What you have to do |
Nothing but the lines below between the line holding "Kleinbogen - Weihnachts" and the line holding "Ausgabetag der Marke: 28.11.1989", inclusive, should appear in the answer, each set down exactly.

Entries supplied |
· · · · ·

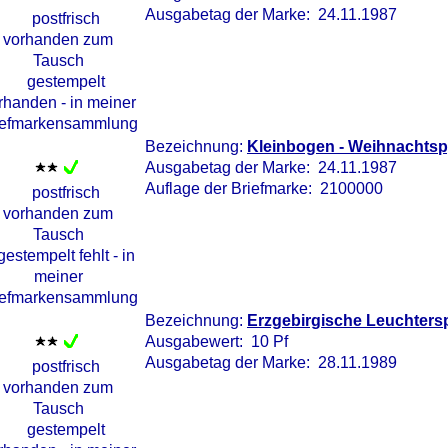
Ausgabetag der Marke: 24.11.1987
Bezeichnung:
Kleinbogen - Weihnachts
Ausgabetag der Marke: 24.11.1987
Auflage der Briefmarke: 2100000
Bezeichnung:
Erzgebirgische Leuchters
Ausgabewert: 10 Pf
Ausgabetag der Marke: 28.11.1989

· · · · ·

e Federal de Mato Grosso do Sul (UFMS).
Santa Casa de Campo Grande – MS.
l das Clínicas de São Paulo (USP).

· · · · ·

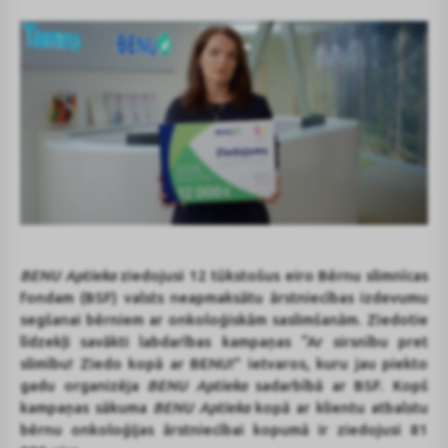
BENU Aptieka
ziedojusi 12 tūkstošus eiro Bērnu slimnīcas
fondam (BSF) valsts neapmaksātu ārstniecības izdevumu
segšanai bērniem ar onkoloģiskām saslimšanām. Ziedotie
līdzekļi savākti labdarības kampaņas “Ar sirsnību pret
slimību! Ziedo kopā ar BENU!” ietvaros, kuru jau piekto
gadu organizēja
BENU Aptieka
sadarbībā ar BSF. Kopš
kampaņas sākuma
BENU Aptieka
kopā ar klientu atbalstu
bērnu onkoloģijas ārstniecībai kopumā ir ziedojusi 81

· · · · ·

Solution to this problem |
Kleinbogen - Weihnachts
Ausgabetag der Marke: 24.11.1987
Auflage der Briefmarke: 2100000
Bezeichnung:
Erzgebirgische Leuchters
Ausgabewert: 10 Pf
Ausgabetag der Marke: 28.11.1989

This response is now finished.